ASSIGNED TASK: Copy exactly the lines of the material below that fall between the line with "akmilriau.id" and the line with "- 1/1.8'' Progressive Scan CMOS", both of those lines included; pictures stay out.

PROVIDED DATA:
******
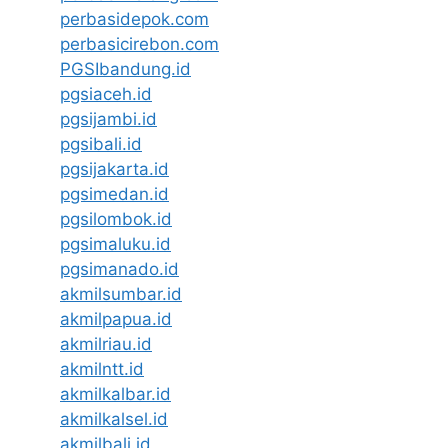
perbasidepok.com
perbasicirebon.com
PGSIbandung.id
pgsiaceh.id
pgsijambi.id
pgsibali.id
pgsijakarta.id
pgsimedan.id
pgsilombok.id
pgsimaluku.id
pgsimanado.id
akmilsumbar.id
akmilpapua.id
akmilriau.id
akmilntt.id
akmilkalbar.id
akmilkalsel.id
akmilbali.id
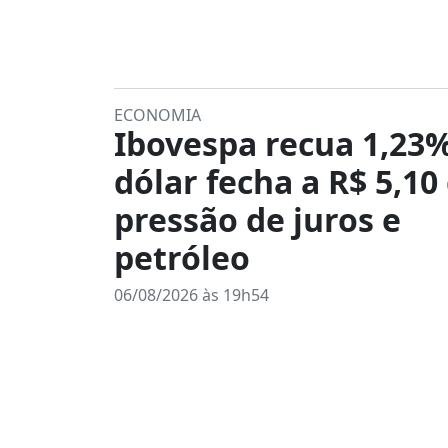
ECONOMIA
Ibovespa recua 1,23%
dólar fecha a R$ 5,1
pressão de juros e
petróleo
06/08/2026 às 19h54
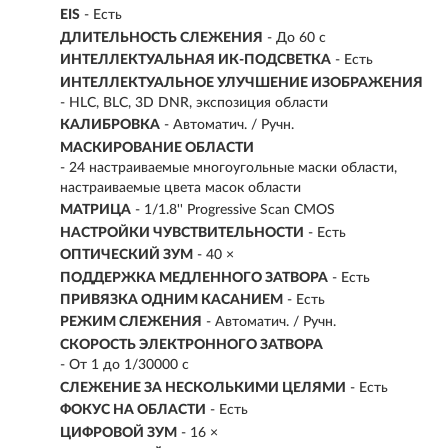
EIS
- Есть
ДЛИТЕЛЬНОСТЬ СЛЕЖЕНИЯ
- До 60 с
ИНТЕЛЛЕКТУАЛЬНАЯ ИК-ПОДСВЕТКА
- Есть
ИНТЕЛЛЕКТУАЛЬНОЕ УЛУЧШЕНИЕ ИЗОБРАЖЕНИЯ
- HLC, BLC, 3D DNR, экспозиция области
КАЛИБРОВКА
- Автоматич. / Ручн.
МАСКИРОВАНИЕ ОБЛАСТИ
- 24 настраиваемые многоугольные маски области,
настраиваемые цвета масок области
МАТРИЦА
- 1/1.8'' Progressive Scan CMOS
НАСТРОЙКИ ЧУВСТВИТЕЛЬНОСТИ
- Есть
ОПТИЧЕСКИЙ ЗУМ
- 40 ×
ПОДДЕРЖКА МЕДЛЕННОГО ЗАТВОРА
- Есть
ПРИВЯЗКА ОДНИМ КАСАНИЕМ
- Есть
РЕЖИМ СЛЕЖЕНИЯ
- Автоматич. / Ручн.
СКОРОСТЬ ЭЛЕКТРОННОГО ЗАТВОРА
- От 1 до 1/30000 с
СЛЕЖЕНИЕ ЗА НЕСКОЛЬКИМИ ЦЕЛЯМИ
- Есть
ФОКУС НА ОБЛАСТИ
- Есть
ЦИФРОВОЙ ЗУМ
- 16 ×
******
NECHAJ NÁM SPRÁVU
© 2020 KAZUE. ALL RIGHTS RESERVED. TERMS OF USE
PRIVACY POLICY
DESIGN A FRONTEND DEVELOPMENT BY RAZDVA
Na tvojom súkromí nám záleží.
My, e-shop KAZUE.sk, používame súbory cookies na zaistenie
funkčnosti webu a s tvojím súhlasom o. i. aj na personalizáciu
******
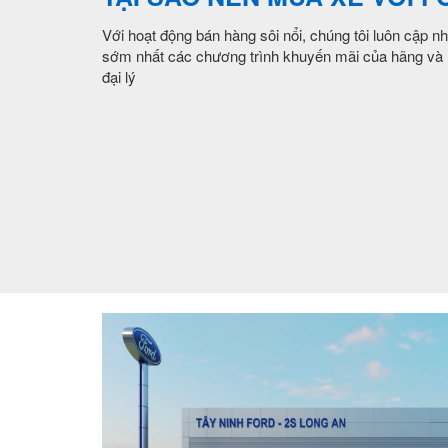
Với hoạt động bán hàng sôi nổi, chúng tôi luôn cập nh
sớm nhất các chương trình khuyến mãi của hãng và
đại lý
******
SOLUTION TO THIS EXERCISE:
akmilriau.id
akmilntt.id
akmilkalbar.id
akmilkalsel.id
akmilbali.id
ECONOMIA
Ibovespa recua 1,23%
dólar fecha a R$ 5,1
pressão de juros e
petróleo
06/08/2026 às 19h54
EIS
- Есть
ДЛИТЕЛЬНОСТЬ СЛЕЖЕНИЯ
- До 60 с
ИНТЕЛЛЕКТУАЛЬНАЯ ИК-ПОДСВЕТКА
- Есть
ИНТЕЛЛЕКТУАЛЬНОЕ УЛУЧШЕНИЕ ИЗОБРАЖЕНИЯ
- HLC, BLC, 3D DNR, экспозиция области
КАЛИБРОВКА
- Автоматич. / Ручн.
МАСКИРОВАНИЕ ОБЛАСТИ
- 24 настраиваемые многоугольные маски области,
настраиваемые цвета масок области
МАТРИЦА
- 1/1.8'' Progressive Scan CMOS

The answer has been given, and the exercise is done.